Like the other cities of the world, Calcutta has changed continually. Today, it is increasingly becoming a city of flyovers, shopping malls and high-rises. The refugee colonies, located in today’s ‘posh’ areas of the city, are also undergoing rapid transformation. But many of them still possess traces of the ‘partitioned times’—in their names, in the ‘routine buildings’ such as schools and markets that still exist, in plaques and columns, and the dilapidated mosques and unused graveyards.


[1] Chatterji, The Spoils of Partition, 119.

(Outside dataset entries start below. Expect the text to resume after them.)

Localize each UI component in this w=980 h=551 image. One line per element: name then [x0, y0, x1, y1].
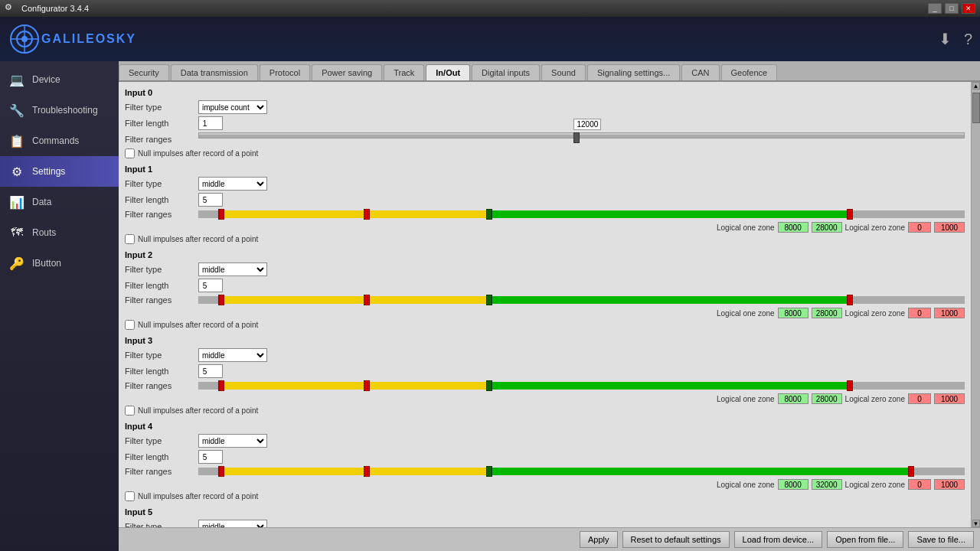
input-1-filter-length[interactable] — [198, 193, 223, 207]
minimize-button[interactable]: _ — [928, 3, 942, 14]
apply-button[interactable]: Apply — [580, 531, 618, 548]
input-2-zero-max[interactable] — [934, 308, 965, 318]
input-2-right-handle[interactable] — [847, 295, 853, 305]
input-4-zero-min[interactable] — [908, 479, 931, 490]
input-3-one-max[interactable] — [812, 393, 842, 404]
input-1-filter-type-select[interactable]: middle impulse count — [198, 177, 267, 191]
input-4-left-handle[interactable] — [218, 466, 224, 477]
input-4-null-impulses-row: Null impulses after record of a point — [125, 491, 965, 501]
reset-defaults-button[interactable]: Reset to default settings — [622, 531, 730, 548]
sidebar-item-device[interactable]: 💻 Device — [0, 64, 119, 95]
input-3-right-handle[interactable] — [847, 380, 853, 391]
input-4-filter-type-select[interactable]: middle impulse count — [198, 434, 267, 448]
input-1-left-handle[interactable] — [218, 209, 224, 220]
input-4-null-impulses-checkbox[interactable] — [125, 491, 135, 501]
filter-type-label-1: Filter type — [125, 179, 194, 188]
sidebar-item-routs[interactable]: 🗺 Routs — [0, 217, 119, 248]
tab-power-saving[interactable]: Power saving — [312, 64, 382, 80]
input-1-zero-min[interactable] — [908, 222, 931, 233]
input-4-filter-length[interactable] — [198, 450, 223, 464]
input-0-filter-length[interactable] — [198, 116, 223, 130]
sidebar-item-commands[interactable]: 📋 Commands — [0, 126, 119, 156]
input-3-filter-length[interactable] — [198, 364, 223, 378]
save-to-file-button[interactable]: Save to file... — [908, 531, 974, 548]
help-icon[interactable]: ? — [964, 31, 972, 48]
input-2-green-handle[interactable] — [486, 295, 492, 305]
input-4-mid-handle[interactable] — [364, 466, 370, 477]
vertical-scrollbar[interactable]: ▲ ▼ — [971, 82, 980, 527]
input-4-one-max[interactable] — [812, 479, 842, 490]
input-1-null-impulses-label: Null impulses after record of a point — [138, 235, 258, 243]
close-button[interactable]: ✕ — [962, 3, 975, 14]
input-2-range-container — [198, 295, 965, 305]
tab-signaling-settings[interactable]: Signaling settings... — [587, 64, 680, 80]
tab-geofence[interactable]: Geofence — [721, 64, 778, 80]
input-2-one-min[interactable] — [778, 308, 808, 318]
input-5-filter-type-select[interactable]: middle impulse count — [198, 520, 267, 527]
galileosky-logo-icon — [8, 22, 41, 56]
input-3-zero-min[interactable] — [908, 393, 931, 404]
tab-sound[interactable]: Sound — [541, 64, 586, 80]
tab-protocol[interactable]: Protocol — [260, 64, 310, 80]
input-3-mid-handle[interactable] — [364, 380, 370, 391]
tab-can[interactable]: CAN — [681, 64, 719, 80]
input-2-mid-handle[interactable] — [364, 295, 370, 305]
scroll-content: Input 0 Filter type impulse count middle… — [119, 82, 971, 527]
input-0-null-impulses-label: Null impulses after record of a point — [138, 149, 258, 158]
input-4-one-min[interactable] — [778, 479, 808, 490]
sidebar-item-settings[interactable]: ⚙ Settings — [0, 156, 119, 187]
input-1-one-max[interactable] — [812, 222, 842, 233]
tab-data-transmission[interactable]: Data transmission — [171, 64, 258, 80]
open-from-file-button[interactable]: Open from file... — [827, 531, 903, 548]
input-2-null-impulses-checkbox[interactable] — [125, 320, 135, 330]
input-1-null-impulses-checkbox[interactable] — [125, 234, 135, 244]
input-1-filter-length-row: Filter length — [125, 193, 965, 207]
input-3-one-min[interactable] — [778, 393, 808, 404]
download-icon[interactable]: ⬇ — [939, 30, 952, 48]
scroll-down-button[interactable]: ▼ — [972, 520, 980, 527]
maximize-button[interactable]: □ — [945, 3, 959, 14]
scroll-up-button[interactable]: ▲ — [972, 82, 980, 90]
input-2-one-max[interactable] — [812, 308, 842, 318]
input-2-left-handle[interactable] — [218, 295, 224, 305]
input-2-zero-min[interactable] — [908, 308, 931, 318]
input-1-green-handle[interactable] — [486, 209, 492, 220]
input-4-green-handle[interactable] — [486, 466, 492, 477]
ibutton-icon: 🔑 — [8, 254, 26, 272]
input-3-null-impulses-checkbox[interactable] — [125, 406, 135, 416]
input-4-zero-max[interactable] — [934, 479, 965, 490]
input-3-zero-max[interactable] — [934, 393, 965, 404]
scroll-thumb[interactable] — [972, 93, 980, 123]
input-0-filter-type-select[interactable]: impulse count middle — [198, 100, 267, 114]
content-area: Security Data transmission Protocol Powe… — [119, 61, 980, 551]
input-3-section: Input 3 Filter type middle impulse count… — [125, 336, 965, 416]
input-3-filter-type-select[interactable]: middle impulse count — [198, 348, 267, 362]
input-1-one-min[interactable] — [778, 222, 808, 233]
input-1-mid-handle[interactable] — [364, 209, 370, 220]
input-3-green-handle[interactable] — [486, 380, 492, 391]
sidebar-item-troubleshooting[interactable]: 🔧 Troubleshooting — [0, 95, 119, 126]
input-2-filter-length[interactable] — [198, 279, 223, 292]
input-4-right-handle[interactable] — [908, 466, 914, 477]
tab-digital-inputs[interactable]: Digital inputs — [472, 64, 540, 80]
input-4-filter-ranges-row: Filter ranges — [125, 466, 965, 477]
input-3-left-handle[interactable] — [218, 380, 224, 391]
title-bar-text: Configurator 3.4.4 — [21, 4, 928, 13]
tab-security[interactable]: Security — [119, 64, 169, 80]
input-1-zero-max[interactable] — [934, 222, 965, 233]
load-from-device-button[interactable]: Load from device... — [734, 531, 823, 548]
input-2-header: Input 2 — [125, 250, 965, 259]
input-0-handle[interactable] — [573, 132, 580, 143]
filter-ranges-label-0: Filter ranges — [125, 135, 194, 144]
input-3-filter-ranges-row: Filter ranges — [125, 380, 965, 391]
sidebar-item-data[interactable]: 📊 Data — [0, 187, 119, 217]
tab-in-out[interactable]: In/Out — [426, 64, 470, 80]
content-with-scrollbar: Input 0 Filter type impulse count middle… — [119, 82, 980, 527]
input-0-null-impulses-checkbox[interactable] — [125, 148, 135, 158]
sidebar-item-ibutton[interactable]: 🔑 IButton — [0, 248, 119, 279]
input-2-null-impulses-row: Null impulses after record of a point — [125, 320, 965, 330]
input-2-filter-type-select[interactable]: middle impulse count — [198, 262, 267, 276]
filter-type-label-2: Filter type — [125, 265, 194, 274]
tab-track[interactable]: Track — [384, 64, 424, 80]
input-1-right-handle[interactable] — [847, 209, 853, 220]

[2] Chatterji, ‘“Dispersal” and the Failure of Rehabilitation,’ 995–1032.

[3] I visited these areas twice–on September 2, 2018, and September 19, 2018. I informally talked to local people, particularly the seniors, whom I could find in the colony committee’s office, colony club and library. On the second day, I was accompanied by Priyankar Dey who took all the photographs (except otherwise mentioned). Names of individuals, wherever used, have been changed to protect their identities.

[4] The other important refugee organisation was Refugee Central Rehabilitation Council (RCRC) which competed with UCRC in the initial years of 1950 to mobilise the colony refugees. RCRC was the refugee wing of Revolutionary Socialist Party (RSP). Though it initially had some strength in a few colonies, UCRC outdid it over a few years. Moreover, in many of the movements against the Congress government, RSP and CPI came together and so did RCRC and UCRC.

[5] Chakrabarti, The Marginal Men; Chatterji, ‘Rights or Charity? Government and Refugees,’ 74–112.

[6] Chatterji. ‘Of Graveyards and Ghettos,’ 229–49.

[7] Ibid.

[8] Chaudhuri, Refugees in West Bengal.


Chatterji, Joya. ‘‘Dispersal’ and the Failure of Rehabilitation: Refugee Camp-dwellers and Squatters in West Bengal,’ Modern Asian Studies 41, no. 05 (2007): 995–1032.

———. ‘Of Graveyards and Ghettos, Muslims in West Bengal, 1947–67.’ In Living Together Separately: Cultural India in History and Politics, edited by Mushirul Hasan and Asim Roy, 229–49. New Delhi: Oxford University Press, 2005.

———. ‘Rights or Charity? Government and Refugees: The Debate over Relief and Rehabilitation in West Bengal, 1947–1950.’ In The Partition of Memory: The Afterlife of Division of India, edited by Suvir Kaul, 74–112. Ranikhet: Permanent Black, 2001.

Chakrabarti, Prafulla K. The Marginal Men: The Refugees and the Left Political Syndrome in West Bengal. Kalyani: Lumiere Books, 1999.

Chaudhuri, Pranati. Refugees in West Bengal a Study of the Growth and Distribution of Refugee Settlements within the CMD. Calcutta: CSSSC, 1983.